- Choi et al. – every time I re-read this paper I am more impressed about the efforts they put in assessing the generalization capabilities of deep learning models. This work defines a high evaluation standard for those working in deep auto-tagging models!
- Bittner et al. proposes a fully-convolutional model for tracking f0 contours in polyphonic music. The article has a brilliant introduction drawing parallelisms between their proposed fully-convolutional architecture and previous traditional models – making clear that it is worth building bridges between deep learning works and previous signal processing literature.
- Oramas et al. – deep learning enables to easily combine information from many sources, such as: audio, text or images. They do so by combining representations extracted from audio-spectrograms, word-embeddings and ImageNet-based features. Moreover, they released a new dataset: MuMu, with 147,295 songs belonging to 31,471 albums.
- Jansson et al.‘s work proposes a U-net model for singing voice separation. It seems that adding connections between layers at the same hierarchical level in the encoder and decoder for reconstructing masked audio signals is a good idea since several papers already reported good results using this setup.
But there were many other inspiring papers..
- McFee & Bello‘s work addresses the problem of large-vocabulary chord transcription via exploiting structural relationships between chord classes.

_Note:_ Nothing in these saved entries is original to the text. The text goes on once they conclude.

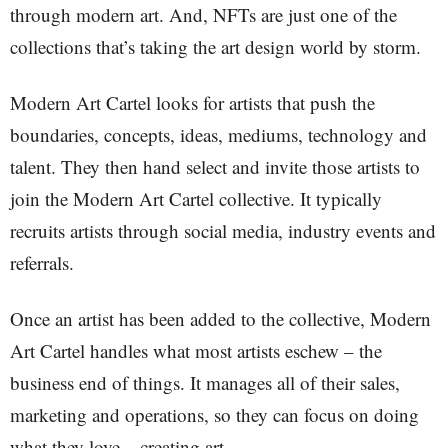
through modern art. And, NFTs are just one of the
collections that’s taking the art design world by storm.
Modern Art Cartel looks for artists that push the
boundaries, concepts, ideas, mediums, technology and
talent. They then hand select and invite those artists to
join the Modern Art Cartel collective. It typically
recruits artists through social media, industry events and
referrals.
Once an artist has been added to the collective, Modern
Art Cartel handles what most artists eschew – the
business end of things. It manages all of their sales,
marketing and operations, so they can focus on doing
what they love – creating art.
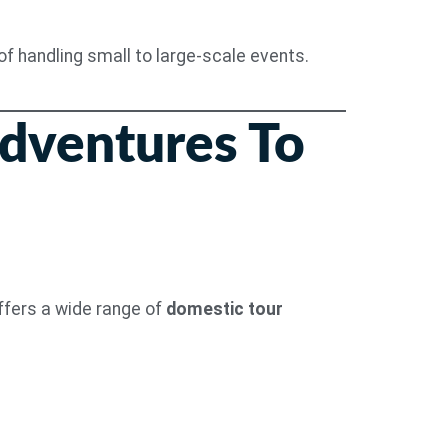
f handling small to large-scale events.
Adventures To
offers a wide range of
domestic tour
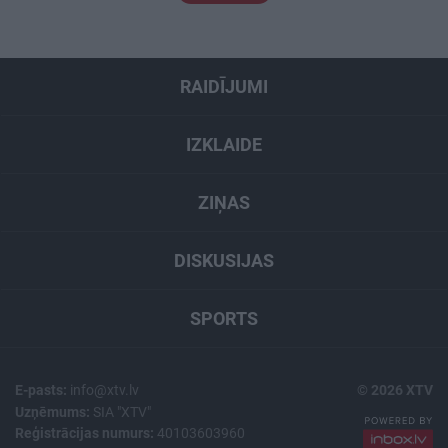
RAIDĪJUMI
IZKLAIDE
ZIŅAS
DISKUSIJAS
SPORTS
E-pasts:
info@xtv.lv
© 2026 XTV
Uzņēmums:
SIA "XTV"
Reģistrācijas numurs:
40103603960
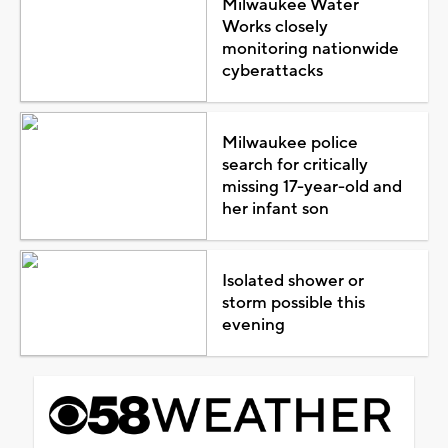
Milwaukee Water
Works closely
monitoring nationwide
cyberattacks
Milwaukee police
search for critically
missing 17-year-old and
her infant son
Isolated shower or
storm possible this
evening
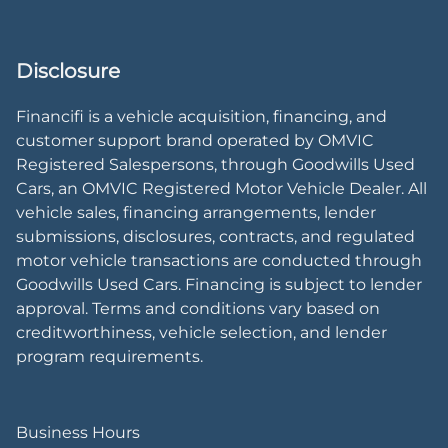
Disclosure
Financifi is a vehicle acquisition, financing, and
customer support brand operated by OMVIC
Registered Salespersons, through Goodwills Used
Cars, an OMVIC Registered Motor Vehicle Dealer. All
vehicle sales, financing arrangements, lender
submissions, disclosures, contracts, and regulated
motor vehicle transactions are conducted through
Goodwills Used Cars. Financing is subject to lender
approval. Terms and conditions vary based on
creditworthiness, vehicle selection, and lender
program requirements.
Business Hours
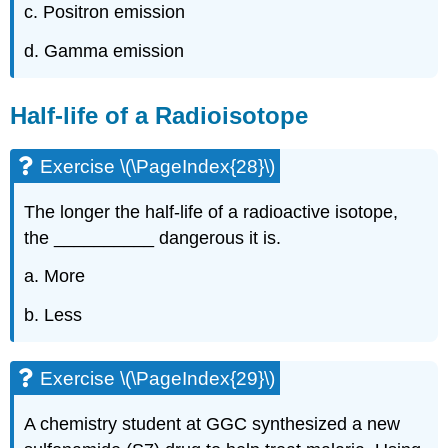
c. Positron emission
d. Gamma emission
Half-life of a Radioisotope
Exercise \(\PageIndex{28}\)
The longer the half-life of a radioactive isotope,
the __________ dangerous it is.
a. More
b. Less
Exercise \(\PageIndex{29}\)
A chemistry student at GGC synthesized a new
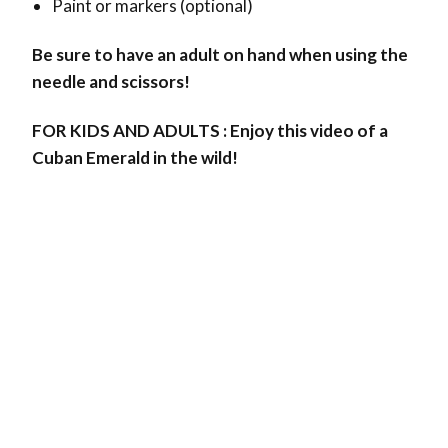
Paint or markers (optional)
Be sure to have an adult on hand when using the
needle and scissors!
FOR KIDS AND ADULTS : Enjoy this video of a
Cuban Emerald in the wild!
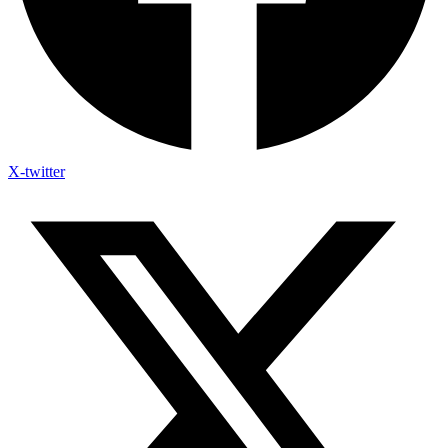
X-twitter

I am still intrigued by their single 5×5 filter in the first layer which is introduced as an harmonic saliency enhancer.. I am eager to experiment with this idea!

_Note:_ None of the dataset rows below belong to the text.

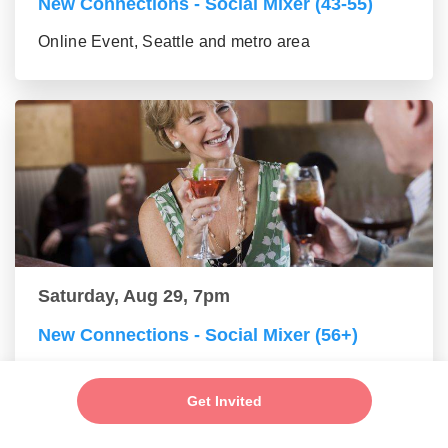
New Connections - Social Mixer (43-55)
Online Event, Seattle and metro area
Saturday, Aug 29, 7pm
New Connections - Social Mixer (56+)
Online Event, Seattle and metro area
Get Invited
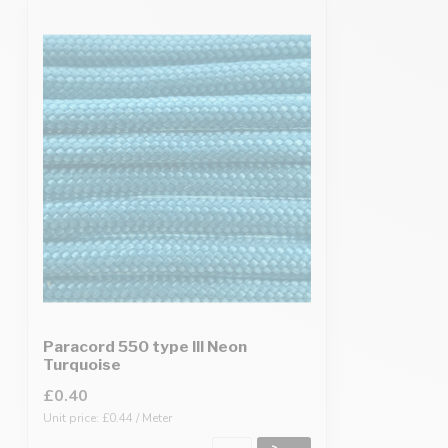
Paracord 550 type III Neon
Turquoise
£0.40
Unit price: £0.44 / Meter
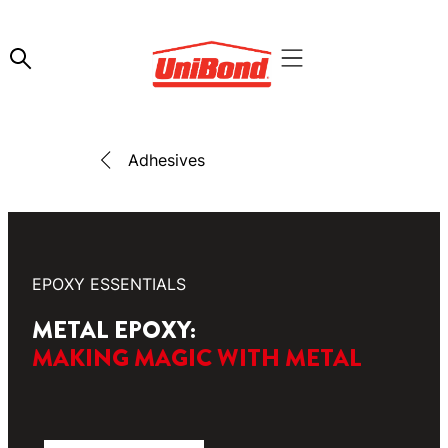
Adhesives
EPOXY ESSENTIALS
METAL EPOXY:
MAKING MAGIC WITH METAL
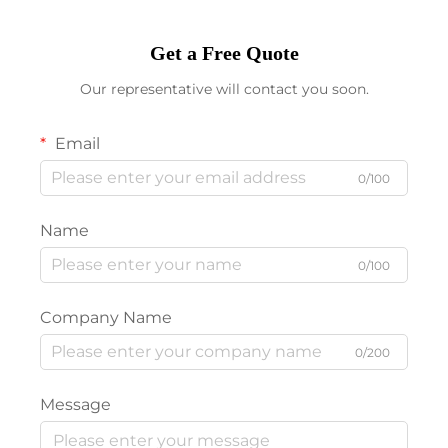
Get a Free Quote
Our representative will contact you soon.
Email
0/100
Name
0/100
Company Name
0/200
Message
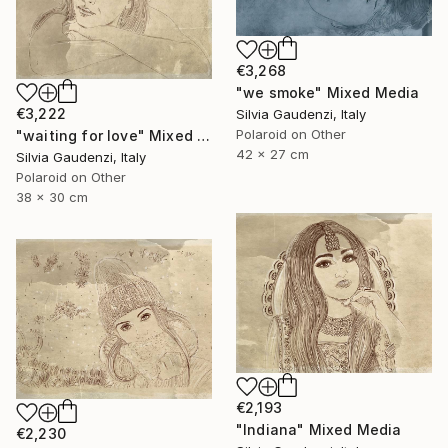
€3,268
"we smoke" Mixed Media
€3,222
Silvia Gaudenzi, Italy
Polaroid on Other
"waiting for love" Mixed Media
42 x 27 cm
Silvia Gaudenzi, Italy
Polaroid on Other
38 x 30 cm
€2,193
"Indiana" Mixed Media
€2,230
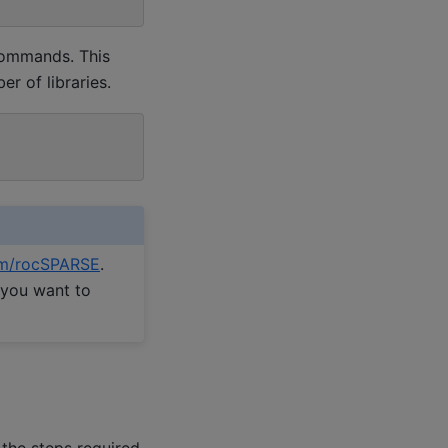
 commands. This
r of libraries.
m/rocSPARSE
.
 you want to
 the steps required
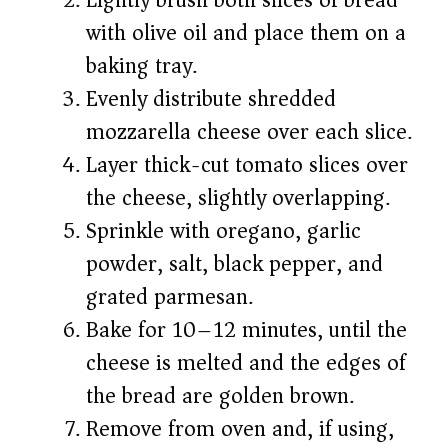
Lightly brush both slices of bread
with olive oil and place them on a
baking tray.
Evenly distribute shredded
mozzarella cheese over each slice.
Layer thick-cut tomato slices over
the cheese, slightly overlapping.
Sprinkle with oregano, garlic
powder, salt, black pepper, and
grated parmesan.
Bake for 10–12 minutes, until the
cheese is melted and the edges of
the bread are golden brown.
Remove from oven and, if using,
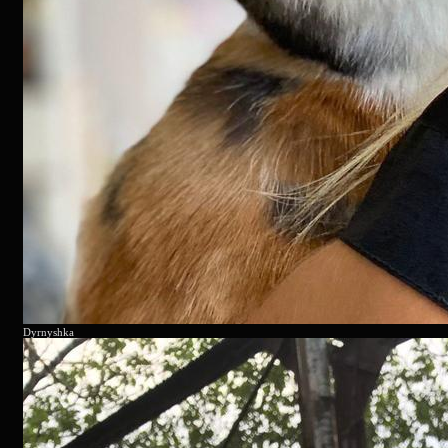
Dyrnyshka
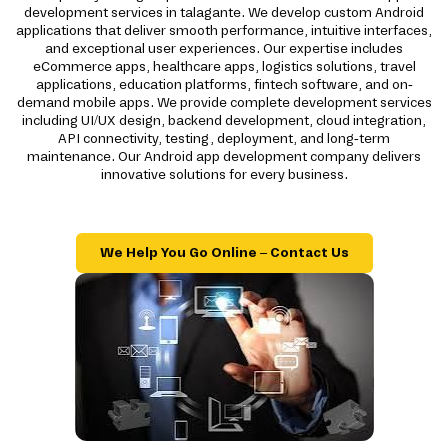
development services in talagante. We develop custom Android
applications that deliver smooth performance, intuitive interfaces,
and exceptional user experiences. Our expertise includes
eCommerce apps, healthcare apps, logistics solutions, travel
applications, education platforms, fintech software, and on-
demand mobile apps. We provide complete development services
including UI/UX design, backend development, cloud integration,
API connectivity, testing, deployment, and long-term
maintenance. Our Android app development company delivers
innovative solutions for every business.
We Help You Go Online – Contact Us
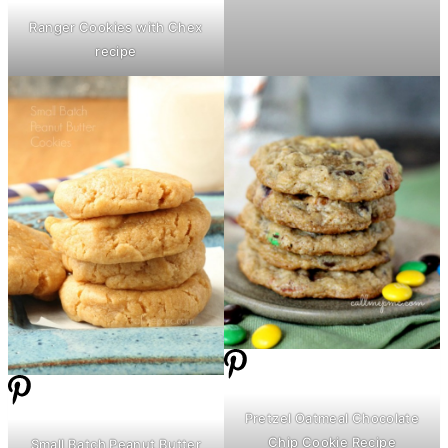
Ranger Cookies with Chex
recipe
Pretzel Oatmeal Chocolate
Chip Cookie Recipe
Small Batch Peanut
Butter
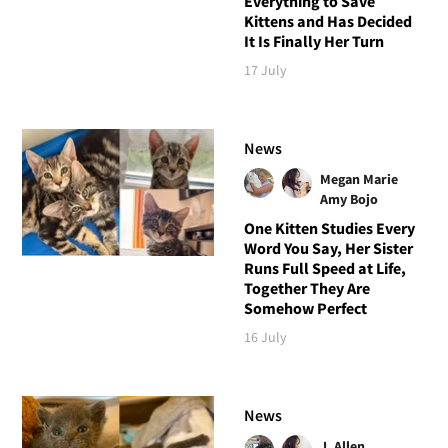
Everything to Save
Kittens and Has Decided
It Is Finally Her Turn
17 July
News
Megan Marie
Amy Bojo
One Kitten Studies Every
Word You Say, Her Sister
Runs Full Speed at Life,
Together They Are
Somehow Perfect
16 July
News
J. Allen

- Marius et al. propose a score-informed model for classical music source separation that is based on a deep convolutional auto-encoder. Interestingly, their model can be linked to Bittner et al.‘s work (because a multi-channel input representation is used) and to Jansson et al.‘s architecture (because a deep convolutional auto-encoder is also used for source-separation).
- Chen et al. further elaborate on the idea of using musically motivated architectures for music-audio classification – specifically, they confirm that using many filters in the first layer generally yields to better results. In addition, they incorporate an LSTM-layer on top of the CNN feature extractor to capture the long-term dependencies that are so important in music signals.
- Vogl et al. presented an approach based on convolutional recurrent neural networks.
- Southall et al. presented a method based on soft attention mechanisms and convolutional neural networks.
- Wu et al. proposed to leverage unlabeled music data with a student-teacher learning approach.
- FMA dataset – with 106,574 music audio tracks arranged in a hierarchical taxonomy of 161 genres.
- Freesound Datasets – a platform for the creation of open audio datasets, with an early-dataset of 23,519 sounds structured considering the AudioSet ontology.
It is important to note that the audio content of these two datasets is distributed under Creative Commons licenses – what facilitates data sharing and reproducible research.
Warning! This post is biased towards my interests (deep audio tech). Feel free to suggest any addition to this list, I will be happy to update it with interesting papers I missed!